> _Activity_
Each entry needs to be given again, character for character.

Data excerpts
**********

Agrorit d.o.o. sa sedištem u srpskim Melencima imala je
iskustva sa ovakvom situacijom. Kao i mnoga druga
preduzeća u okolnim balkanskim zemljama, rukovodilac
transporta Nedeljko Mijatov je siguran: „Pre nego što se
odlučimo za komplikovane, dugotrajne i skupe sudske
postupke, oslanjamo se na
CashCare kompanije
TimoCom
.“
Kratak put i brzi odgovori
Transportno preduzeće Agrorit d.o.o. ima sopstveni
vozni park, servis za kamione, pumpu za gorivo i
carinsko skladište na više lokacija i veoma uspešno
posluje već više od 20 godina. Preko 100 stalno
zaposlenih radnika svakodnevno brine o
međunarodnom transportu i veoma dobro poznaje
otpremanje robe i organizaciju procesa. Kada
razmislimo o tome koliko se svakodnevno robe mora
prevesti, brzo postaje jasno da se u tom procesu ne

**********

> _Task result_
Agrorit d.o.o. sa sedištem u srpskim Melencima imala je
iskustva sa ovakvom situacijom. Kao i mnoga druga
preduzeća u okolnim balkanskim zemljama, rukovodilac
transporta Nedeljko Mijatov je siguran: „Pre nego što se
odlučimo za komplikovane, dugotrajne i skupe sudske
postupke, oslanjamo se na
CashCare kompanije
TimoCom
.“
Kratak put i brzi odgovori
Transportno preduzeće Agrorit d.o.o. ima sopstveni
vozni park, servis za kamione, pumpu za gorivo i
carinsko skladište na više lokacija i veoma uspešno
posluje već više od 20 godina. Preko 100 stalno
zaposlenih radnika svakodnevno brine o
međunarodnom transportu i veoma dobro poznaje
otpremanje robe i organizaciju procesa. Kada
razmislimo o tome koliko se svakodnevno robe mora
prevesti, brzo postaje jasno da se u tom procesu ne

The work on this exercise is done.